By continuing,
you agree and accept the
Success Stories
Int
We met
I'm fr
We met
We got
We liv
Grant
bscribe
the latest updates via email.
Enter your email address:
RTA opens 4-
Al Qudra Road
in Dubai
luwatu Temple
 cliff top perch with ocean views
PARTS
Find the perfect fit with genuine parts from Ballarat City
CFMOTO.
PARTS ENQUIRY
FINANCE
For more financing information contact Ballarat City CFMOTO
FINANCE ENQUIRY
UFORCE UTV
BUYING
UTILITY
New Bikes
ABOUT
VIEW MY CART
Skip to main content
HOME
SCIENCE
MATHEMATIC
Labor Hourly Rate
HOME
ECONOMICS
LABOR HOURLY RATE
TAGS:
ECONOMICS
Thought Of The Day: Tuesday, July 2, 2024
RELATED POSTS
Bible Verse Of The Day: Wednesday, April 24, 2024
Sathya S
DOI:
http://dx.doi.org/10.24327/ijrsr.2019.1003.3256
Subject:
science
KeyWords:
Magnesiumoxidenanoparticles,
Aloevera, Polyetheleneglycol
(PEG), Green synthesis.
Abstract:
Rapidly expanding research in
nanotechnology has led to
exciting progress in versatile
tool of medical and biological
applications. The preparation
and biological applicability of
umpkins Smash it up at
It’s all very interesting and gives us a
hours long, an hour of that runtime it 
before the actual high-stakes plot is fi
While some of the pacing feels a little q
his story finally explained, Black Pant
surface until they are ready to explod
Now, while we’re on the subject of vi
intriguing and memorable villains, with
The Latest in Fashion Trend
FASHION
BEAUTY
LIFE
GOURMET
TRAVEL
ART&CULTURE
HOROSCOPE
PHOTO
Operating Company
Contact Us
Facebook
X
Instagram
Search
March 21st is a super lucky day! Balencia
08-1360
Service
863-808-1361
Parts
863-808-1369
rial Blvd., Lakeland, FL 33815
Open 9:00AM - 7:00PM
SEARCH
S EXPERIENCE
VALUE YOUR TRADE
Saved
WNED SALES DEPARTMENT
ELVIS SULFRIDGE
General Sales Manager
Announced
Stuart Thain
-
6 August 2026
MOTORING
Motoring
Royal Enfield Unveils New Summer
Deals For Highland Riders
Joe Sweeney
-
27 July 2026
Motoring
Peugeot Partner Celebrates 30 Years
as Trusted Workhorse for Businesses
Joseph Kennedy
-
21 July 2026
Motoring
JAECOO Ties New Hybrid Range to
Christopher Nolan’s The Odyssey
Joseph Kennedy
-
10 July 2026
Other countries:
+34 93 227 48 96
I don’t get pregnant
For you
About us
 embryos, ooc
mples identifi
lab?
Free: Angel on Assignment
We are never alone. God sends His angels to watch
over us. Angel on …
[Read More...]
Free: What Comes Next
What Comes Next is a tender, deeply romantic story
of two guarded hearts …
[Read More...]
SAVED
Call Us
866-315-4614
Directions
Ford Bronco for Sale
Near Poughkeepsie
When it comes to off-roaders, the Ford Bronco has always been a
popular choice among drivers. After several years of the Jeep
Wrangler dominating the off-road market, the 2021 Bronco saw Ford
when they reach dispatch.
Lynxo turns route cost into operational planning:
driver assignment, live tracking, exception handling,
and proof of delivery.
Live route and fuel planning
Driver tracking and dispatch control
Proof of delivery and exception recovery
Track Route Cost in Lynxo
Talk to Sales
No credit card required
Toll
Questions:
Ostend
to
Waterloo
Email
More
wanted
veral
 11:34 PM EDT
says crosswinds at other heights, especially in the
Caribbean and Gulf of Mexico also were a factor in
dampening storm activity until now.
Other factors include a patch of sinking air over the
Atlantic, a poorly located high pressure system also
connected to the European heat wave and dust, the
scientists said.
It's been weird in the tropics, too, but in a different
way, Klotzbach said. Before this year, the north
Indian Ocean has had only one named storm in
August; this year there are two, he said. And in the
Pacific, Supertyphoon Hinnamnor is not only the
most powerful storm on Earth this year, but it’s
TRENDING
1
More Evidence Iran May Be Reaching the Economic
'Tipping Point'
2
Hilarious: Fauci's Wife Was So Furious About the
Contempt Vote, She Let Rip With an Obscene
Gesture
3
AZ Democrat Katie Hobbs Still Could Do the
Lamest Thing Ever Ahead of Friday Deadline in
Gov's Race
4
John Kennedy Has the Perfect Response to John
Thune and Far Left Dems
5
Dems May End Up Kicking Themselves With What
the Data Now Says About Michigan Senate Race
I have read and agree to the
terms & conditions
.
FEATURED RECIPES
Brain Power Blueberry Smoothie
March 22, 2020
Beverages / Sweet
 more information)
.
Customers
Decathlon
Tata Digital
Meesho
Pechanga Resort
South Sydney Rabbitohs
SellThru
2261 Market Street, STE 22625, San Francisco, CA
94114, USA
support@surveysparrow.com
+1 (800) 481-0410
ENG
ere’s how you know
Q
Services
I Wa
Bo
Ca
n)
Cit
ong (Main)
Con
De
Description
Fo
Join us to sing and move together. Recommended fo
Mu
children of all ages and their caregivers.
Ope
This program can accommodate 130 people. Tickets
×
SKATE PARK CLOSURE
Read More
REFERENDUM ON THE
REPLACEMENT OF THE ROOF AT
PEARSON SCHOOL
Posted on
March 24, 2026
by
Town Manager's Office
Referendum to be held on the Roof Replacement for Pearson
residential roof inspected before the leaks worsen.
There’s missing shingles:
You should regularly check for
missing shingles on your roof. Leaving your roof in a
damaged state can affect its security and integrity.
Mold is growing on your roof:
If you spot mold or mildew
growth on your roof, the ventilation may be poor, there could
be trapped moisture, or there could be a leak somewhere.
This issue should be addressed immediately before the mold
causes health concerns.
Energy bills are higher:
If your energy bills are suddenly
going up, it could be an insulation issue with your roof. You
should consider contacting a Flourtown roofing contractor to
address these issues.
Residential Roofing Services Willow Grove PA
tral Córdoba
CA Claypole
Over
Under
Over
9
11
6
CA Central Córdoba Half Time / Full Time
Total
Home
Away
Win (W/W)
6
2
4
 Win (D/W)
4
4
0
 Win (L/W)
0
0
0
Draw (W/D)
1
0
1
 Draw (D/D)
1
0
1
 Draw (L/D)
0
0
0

※ ※ ※

→ **Problem details**
With "August" as the search string, filter the records and return each line that has it.

→ **Response box**
6 August 2026
August; this year there are two, he said. And in the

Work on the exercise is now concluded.